184 sayfalık iddianamede çarpıcı bilgiler ve iddialar yer alıyor. Poyrazköy'de Bedrettin Dalan'ın başkanı olduğu İstek Vakfı'na ait arazide ele geçirilen cephaneliklerden bahsedilirken bu mühimmatlarla ilişkili olan ikinci Ergenekon davası sanığı Mustafa Levent Göktaş'ın, Erbay Çolakoğlu'nun, Dursun Çiçek ile bağlantısına dikkat çekiliyor. Kafes Operasyonu Eylem Planı'na atıf yapılan iddianamede, Erzurum'daki Ergenekon davasında yer alan gizli tanık ifadeleri de bulunuyor.
Belgenin ıslak imzalı orijinalinin 30 Eylül 2009'da kendisini "kuşaklar boyu TSK'ya hizmet etmiş bir aileye sahip olmaktan onur duyan bir subay" olarak tanımlayan bir subayın imzasız ihbar mektubuyla savcılığa ulaştırıldığı ifade ediliyor. İstanbul Adli Tıp Kurumu Fizik İhtisas Dairesi Adli Belge İnceleme Şubesi'nin 19.10.2009, Emniyet Genel Müdürlüğü Kriminal Polis Laboratuvarı Dairesi Başkanlığı'nın 13.11.2009, İstanbul Adli Tıp Kurumu Fizik İhtisas Dairesi'nin 4.2.2010 ve Jandarma Kiriminal Laboratuvarı'nın 16.3.2010 tarihli bilirkişi raporlarında belgenin Dursun Çiçek'in elinin mahsulü olduğunu tespit ettiği vurgulanıyor.

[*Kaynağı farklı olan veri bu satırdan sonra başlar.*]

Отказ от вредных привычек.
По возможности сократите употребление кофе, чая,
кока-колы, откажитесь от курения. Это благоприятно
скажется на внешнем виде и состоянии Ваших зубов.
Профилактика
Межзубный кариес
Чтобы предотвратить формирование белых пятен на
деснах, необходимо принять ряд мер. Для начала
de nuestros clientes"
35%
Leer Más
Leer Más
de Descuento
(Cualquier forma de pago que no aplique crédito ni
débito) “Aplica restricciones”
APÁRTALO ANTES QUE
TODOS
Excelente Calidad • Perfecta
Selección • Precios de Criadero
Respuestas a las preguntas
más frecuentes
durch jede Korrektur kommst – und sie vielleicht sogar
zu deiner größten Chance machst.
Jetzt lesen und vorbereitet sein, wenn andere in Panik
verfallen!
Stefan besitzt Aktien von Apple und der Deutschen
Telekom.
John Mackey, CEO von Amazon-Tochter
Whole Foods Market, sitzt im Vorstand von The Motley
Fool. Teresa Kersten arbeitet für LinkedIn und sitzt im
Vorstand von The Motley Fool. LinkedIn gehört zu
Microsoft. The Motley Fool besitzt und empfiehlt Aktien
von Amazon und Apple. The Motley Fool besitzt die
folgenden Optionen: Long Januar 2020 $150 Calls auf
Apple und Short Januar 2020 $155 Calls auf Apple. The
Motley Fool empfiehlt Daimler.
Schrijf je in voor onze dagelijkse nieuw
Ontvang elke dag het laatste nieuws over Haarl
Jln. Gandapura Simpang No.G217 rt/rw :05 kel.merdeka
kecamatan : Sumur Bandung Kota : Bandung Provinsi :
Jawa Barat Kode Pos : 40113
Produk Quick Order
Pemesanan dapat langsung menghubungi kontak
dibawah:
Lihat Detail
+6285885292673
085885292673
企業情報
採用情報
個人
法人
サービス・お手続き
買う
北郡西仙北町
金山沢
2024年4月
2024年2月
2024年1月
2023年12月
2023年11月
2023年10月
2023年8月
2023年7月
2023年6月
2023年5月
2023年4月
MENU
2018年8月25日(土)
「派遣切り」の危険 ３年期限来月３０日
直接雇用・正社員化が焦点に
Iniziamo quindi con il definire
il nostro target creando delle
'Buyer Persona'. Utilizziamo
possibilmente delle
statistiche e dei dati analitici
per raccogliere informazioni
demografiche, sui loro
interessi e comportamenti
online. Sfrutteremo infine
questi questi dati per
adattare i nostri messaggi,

İddianamede, İrticayla Mücadele Eylem Planı'nın Erzincan'da hayata geçirilmek istendiği de aktarılıyor: "Plan, Erzincan'da hayata geçirilmek istenmiş, bu amaçla Ergenekon silahlı terör örgütüne bağlı olarak faaliyet gösteren şüpheli Saldıray Berk liderliğindeki yasa dışı oluşum faaliyetlerde bulunmuştur. Bu çerçevede, 'Gülen cemaatinin Erzincan'daki ev ve okullarına silah, uyuşturucu gibi suç unsurları ile yasa dışı illegal dokümanlar koydurularak, sonrasında bu yerlere eş zamanlı operasyonlar yaptırılması ve böylece Gülen cemaatinin silahlı terör örgütleri kapsamına alınmasının sağlanmasının hedeflendiği ortaya çıkmıştır."
Anayasa Mahkemesi'nin kararını 1 saat önce öğrenmiş
'Kaos Planı'yla ilgili iddianamede soruşturmanın firari şüphelilerinden Bedrettin Dalan'la ilgili önemli bilgiler yer alıyor. Dökümü aktarılan bir telefon görüşmesinde Bedrettin Dalan, Anayasa Mahkemesi'nin AK Parti'nin kapatma davasıyla ilgili kararını, açıklanmadan 1 saat önce öğrendiğini söylüyor. İddianamede, 'Ergenekon terör örgütünün kurucu ve yöneticisi' olmakla suçlanan Dalan'ın ifadesi firari olduğu için alınamadığı belirtiliyor.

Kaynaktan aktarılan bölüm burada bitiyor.